Single by Chvrches

from the album Every Open Eye
- Released: 10 September 2015
- Recorded: 2015
- Genre: Synth-pop; house; new wave;
- Length: 3:53
- Label: Virgin; Goodbye;
- Songwriters: Iain Cook; Martin Doherty; Lauren Mayberry;
- Producer: Chvrches

Chvrches singles chronology
| "Never Ending Circles" (2015) | "Clearest Blue" (2015) | "Empty Threat" (2015) |

Music video
- "Clearest Blue" on YouTube

= Clearest Blue =

2015 single by Chvrches

"Clearest Blue" is a song by the Scottish synth-pop band Chvrches and the third single from the band's second studio album, Every Open Eye.

==Background==
While talking about the origins of the song on the Song Exploder podcast, Martin Doherty and Iain Cook explained that the trio originally intended "Clearest Blue" to be a laid-back song with just two chords. Still, because they are notoriously bad at sticking to their own rules, they end up with something completely divergent from those ideas. After coming up with the base sample, they bounced ideas around, with Doherty adding "nonsense vocals" to establish the basic cadences of the song. Lauren Mayberry began writing the lyrics to replace these vocals but found herself frequently concerned that her pessimism would bleed through into the song's lyrics in parts intended to be hopeful. The song is typically described as building and building until it ultimately explodes at its melodic climax, but Doherty described it as more of an analytical climax, and that the vocal approach is not intended to be "super climactic, like punching the air" and that it is better described as a "moment of rest".

==Live performances==
"Clearest Blue" debuted at Ottawa Bluesfest on 15 July 2015 as the opening song of Chvrches' first show since the conclusion of the 2013–2014 The Bones of What You Believe tour. Chvrches further promoted the song in several live appearances, including at the Pitchfork Music Festival and The Late Late Show with James Corden.

==Critical reception==
"Clearest Blue" received acclaim from critics. NME called it "the album's most heart-bursting moment". A review from Stereogum said this "might be the strongest for a simple reason: it builds and builds and builds and doesn’t break down until you’ve nearly lost faith that it will". Spin called the song "earnest and danceable" and praised its powerful opening notes, but "the song blossoms about halfway through with a breathtaking breakdown that bursts through the tension they've been building up".

==Music video==
A music video for the song was released on 19 February 2016.

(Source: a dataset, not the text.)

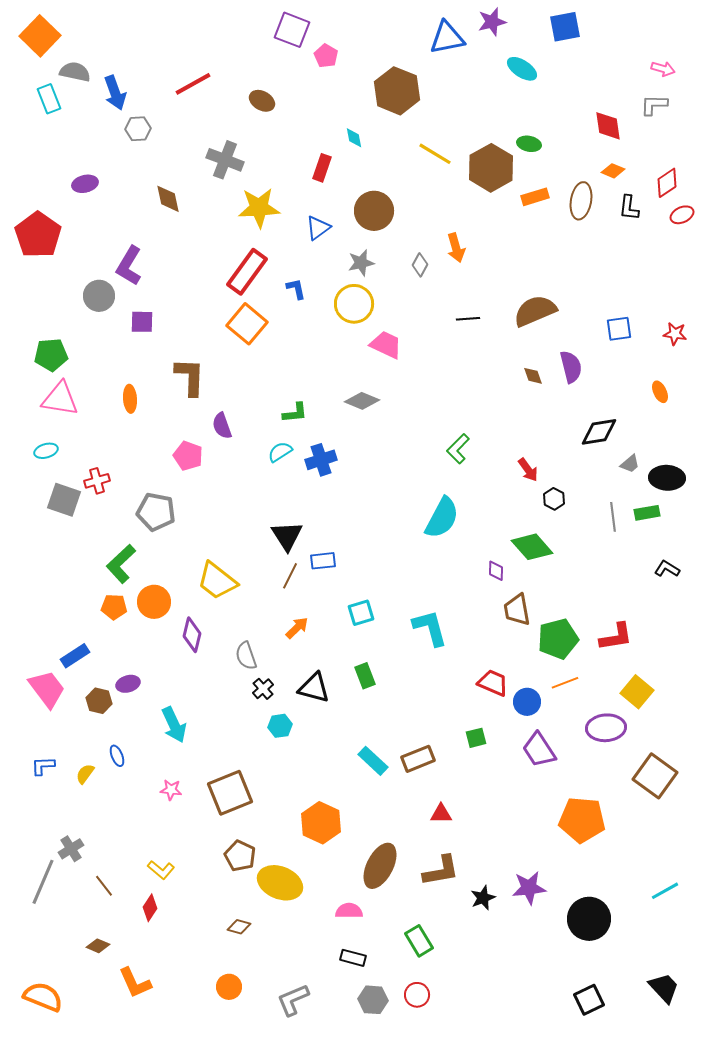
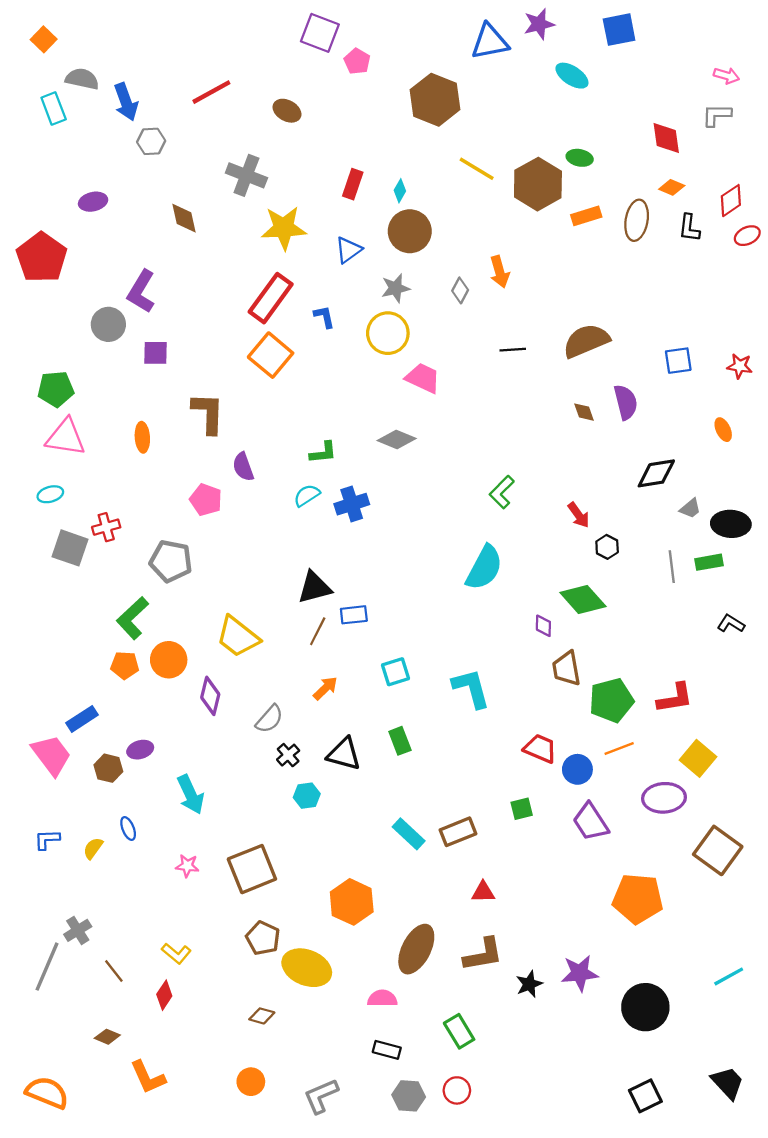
orange square: (40, 36) -> (44, 39), size x0.6
cyan diamond: (354, 138) -> (400, 191), moved, turned 40
black triangle: (287, 536) -> (314, 587), turned 48
gray semicircle: (246, 656) -> (269, 719), turned -120

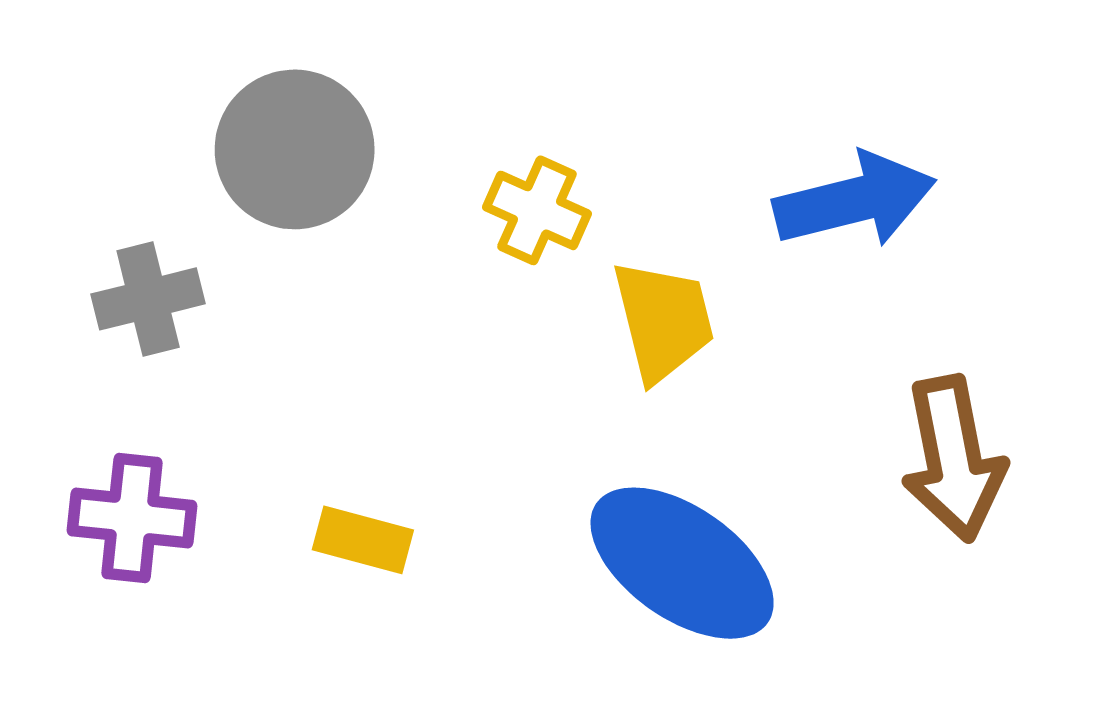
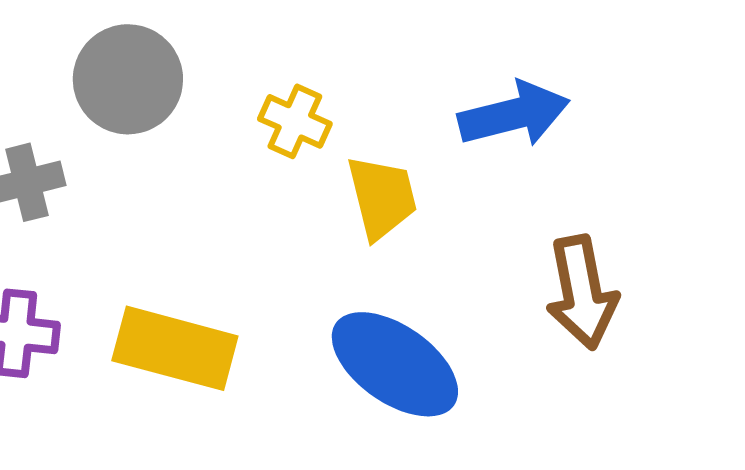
yellow rectangle: (363, 540) -> (175, 348), size x1.8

== Use in popular culture ==
"Clearest Blue" is used in the soundtrack of Forza Horizon 3, playing on the in-game radio station Horizon Pulse. It is also included in the soundtrack to season 1 of The Politician and in season 1, episode 3 of Netflix's Heartstopper.

==Track listing==

Digital download
| No. | Title | Length |
|---|---|---|
| 1. | "Clearest Blue" (Album version) | 3:53 |

==Charts==

| Chart (2015) | Peak position |
|---|---|
| Japan Hot 100 (Billboard) | 74 |
| UK Singles (Official Charts Company) | 195 |
| US Hot Rock & Alternative Songs (Billboard) | 43 |

==Certifications==

Certifications for "Clearest Blue"
| Region | Certification | Certified units/sales |
| Australia (ARIA) | Gold | 35,000^{‡} |
^{‡} Sales+streaming figures based on certification alone.